Entries provided section start

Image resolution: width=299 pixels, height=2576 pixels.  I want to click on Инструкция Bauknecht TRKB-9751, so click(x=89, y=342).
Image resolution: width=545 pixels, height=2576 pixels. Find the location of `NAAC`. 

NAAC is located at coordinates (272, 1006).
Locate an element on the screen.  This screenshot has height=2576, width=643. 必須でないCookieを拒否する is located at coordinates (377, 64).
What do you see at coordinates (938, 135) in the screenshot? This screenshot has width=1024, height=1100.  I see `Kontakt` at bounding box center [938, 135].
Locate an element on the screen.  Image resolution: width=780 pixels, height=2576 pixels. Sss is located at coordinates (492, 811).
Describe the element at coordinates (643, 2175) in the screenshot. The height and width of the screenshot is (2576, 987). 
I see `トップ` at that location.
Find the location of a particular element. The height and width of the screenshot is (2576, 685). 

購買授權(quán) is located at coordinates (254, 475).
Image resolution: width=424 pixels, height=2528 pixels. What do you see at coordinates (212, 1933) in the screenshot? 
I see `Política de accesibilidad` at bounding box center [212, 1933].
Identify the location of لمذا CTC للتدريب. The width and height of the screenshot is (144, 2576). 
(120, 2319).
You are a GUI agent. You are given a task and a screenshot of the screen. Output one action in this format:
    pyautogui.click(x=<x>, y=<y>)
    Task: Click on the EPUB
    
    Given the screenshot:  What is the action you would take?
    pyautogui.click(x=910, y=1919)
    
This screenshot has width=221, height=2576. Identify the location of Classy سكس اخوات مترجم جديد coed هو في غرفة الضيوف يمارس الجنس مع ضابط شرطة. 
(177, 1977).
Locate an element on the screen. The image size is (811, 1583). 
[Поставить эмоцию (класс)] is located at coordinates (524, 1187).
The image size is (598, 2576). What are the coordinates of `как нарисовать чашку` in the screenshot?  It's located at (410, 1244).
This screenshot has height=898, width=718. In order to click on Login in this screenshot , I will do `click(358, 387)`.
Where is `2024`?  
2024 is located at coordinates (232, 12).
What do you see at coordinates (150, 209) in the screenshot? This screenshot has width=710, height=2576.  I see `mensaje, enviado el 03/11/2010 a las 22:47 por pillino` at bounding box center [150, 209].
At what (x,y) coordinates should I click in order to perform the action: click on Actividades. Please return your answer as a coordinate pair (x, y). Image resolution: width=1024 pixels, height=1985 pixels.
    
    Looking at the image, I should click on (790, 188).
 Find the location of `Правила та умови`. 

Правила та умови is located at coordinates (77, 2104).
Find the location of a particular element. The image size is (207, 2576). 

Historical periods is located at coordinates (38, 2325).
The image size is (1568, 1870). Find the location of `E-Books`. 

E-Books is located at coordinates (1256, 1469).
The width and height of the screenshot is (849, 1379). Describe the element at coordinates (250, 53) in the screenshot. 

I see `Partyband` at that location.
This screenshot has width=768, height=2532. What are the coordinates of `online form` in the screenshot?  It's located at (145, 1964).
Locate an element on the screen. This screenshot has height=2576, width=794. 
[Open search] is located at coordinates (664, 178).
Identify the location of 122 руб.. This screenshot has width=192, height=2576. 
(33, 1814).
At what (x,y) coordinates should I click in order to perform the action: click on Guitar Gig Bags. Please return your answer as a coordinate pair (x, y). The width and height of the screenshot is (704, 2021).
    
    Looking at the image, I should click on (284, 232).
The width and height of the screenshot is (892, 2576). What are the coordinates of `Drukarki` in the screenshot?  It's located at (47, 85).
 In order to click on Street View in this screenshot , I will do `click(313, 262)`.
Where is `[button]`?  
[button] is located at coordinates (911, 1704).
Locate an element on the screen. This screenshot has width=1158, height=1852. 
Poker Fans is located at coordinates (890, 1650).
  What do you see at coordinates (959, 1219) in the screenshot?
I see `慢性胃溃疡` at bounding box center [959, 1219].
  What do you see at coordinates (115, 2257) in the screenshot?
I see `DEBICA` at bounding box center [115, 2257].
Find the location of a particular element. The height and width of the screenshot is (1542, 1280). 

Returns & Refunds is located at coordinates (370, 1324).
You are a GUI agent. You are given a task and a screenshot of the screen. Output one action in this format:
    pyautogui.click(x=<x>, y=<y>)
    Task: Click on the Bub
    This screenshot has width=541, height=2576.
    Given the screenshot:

Entries provided section end

Your instructions: Once you have read the entries, repeat them all exactly.

Completed task:
Image resolution: width=299 pixels, height=2576 pixels.  I want to click on Инструкция Bauknecht TRKB-9751, so click(x=89, y=342).
Image resolution: width=545 pixels, height=2576 pixels. Find the location of `NAAC`. 

NAAC is located at coordinates (272, 1006).
Locate an element on the screen.  This screenshot has height=2576, width=643. 必須でないCookieを拒否する is located at coordinates (377, 64).
What do you see at coordinates (938, 135) in the screenshot? This screenshot has width=1024, height=1100.  I see `Kontakt` at bounding box center [938, 135].
Locate an element on the screen.  Image resolution: width=780 pixels, height=2576 pixels. Sss is located at coordinates (492, 811).
Describe the element at coordinates (643, 2175) in the screenshot. The height and width of the screenshot is (2576, 987). 
I see `トップ` at that location.
Find the location of a particular element. The height and width of the screenshot is (2576, 685). 

購買授權(quán) is located at coordinates (254, 475).
Image resolution: width=424 pixels, height=2528 pixels. What do you see at coordinates (212, 1933) in the screenshot? 
I see `Política de accesibilidad` at bounding box center [212, 1933].
Identify the location of لمذا CTC للتدريب. The width and height of the screenshot is (144, 2576). 
(120, 2319).
You are a GUI agent. You are given a task and a screenshot of the screen. Output one action in this format:
    pyautogui.click(x=<x>, y=<y>)
    Task: Click on the EPUB
    
    Given the screenshot:  What is the action you would take?
    pyautogui.click(x=910, y=1919)
    
This screenshot has width=221, height=2576. Identify the location of Classy سكس اخوات مترجم جديد coed هو في غرفة الضيوف يمارس الجنس مع ضابط شرطة. 
(177, 1977).
Locate an element on the screen. The image size is (811, 1583). 
[Поставить эмоцию (класс)] is located at coordinates (524, 1187).
The image size is (598, 2576). What are the coordinates of `как нарисовать чашку` in the screenshot?  It's located at (410, 1244).
This screenshot has height=898, width=718. In order to click on Login in this screenshot , I will do `click(358, 387)`.
Where is `2024`?  
2024 is located at coordinates (232, 12).
What do you see at coordinates (150, 209) in the screenshot? This screenshot has width=710, height=2576.  I see `mensaje, enviado el 03/11/2010 a las 22:47 por pillino` at bounding box center [150, 209].
At what (x,y) coordinates should I click in order to perform the action: click on Actividades. Please return your answer as a coordinate pair (x, y). Image resolution: width=1024 pixels, height=1985 pixels.
    
    Looking at the image, I should click on (790, 188).
 Find the location of `Правила та умови`. 

Правила та умови is located at coordinates (77, 2104).
Find the location of a particular element. The image size is (207, 2576). 

Historical periods is located at coordinates (38, 2325).
The image size is (1568, 1870). Find the location of `E-Books`. 

E-Books is located at coordinates (1256, 1469).
The width and height of the screenshot is (849, 1379). Describe the element at coordinates (250, 53) in the screenshot. 

I see `Partyband` at that location.
This screenshot has width=768, height=2532. What are the coordinates of `online form` in the screenshot?  It's located at (145, 1964).
Locate an element on the screen. This screenshot has height=2576, width=794. 
[Open search] is located at coordinates (664, 178).
Identify the location of 122 руб.. This screenshot has width=192, height=2576. 
(33, 1814).
At what (x,y) coordinates should I click in order to perform the action: click on Guitar Gig Bags. Please return your answer as a coordinate pair (x, y). The width and height of the screenshot is (704, 2021).
    
    Looking at the image, I should click on (284, 232).
The width and height of the screenshot is (892, 2576). What are the coordinates of `Drukarki` in the screenshot?  It's located at (47, 85).
 In order to click on Street View in this screenshot , I will do `click(313, 262)`.
Where is `[button]`?  
[button] is located at coordinates (911, 1704).
Locate an element on the screen. This screenshot has width=1158, height=1852. 
Poker Fans is located at coordinates (890, 1650).
  What do you see at coordinates (959, 1219) in the screenshot?
I see `慢性胃溃疡` at bounding box center [959, 1219].
  What do you see at coordinates (115, 2257) in the screenshot?
I see `DEBICA` at bounding box center [115, 2257].
Find the location of a particular element. The height and width of the screenshot is (1542, 1280). 

Returns & Refunds is located at coordinates (370, 1324).
You are a GUI agent. You are given a task and a screenshot of the screen. Output one action in this format:
    pyautogui.click(x=<x>, y=<y>)
    Task: Click on the Bub
    This screenshot has width=541, height=2576.
    Given the screenshot:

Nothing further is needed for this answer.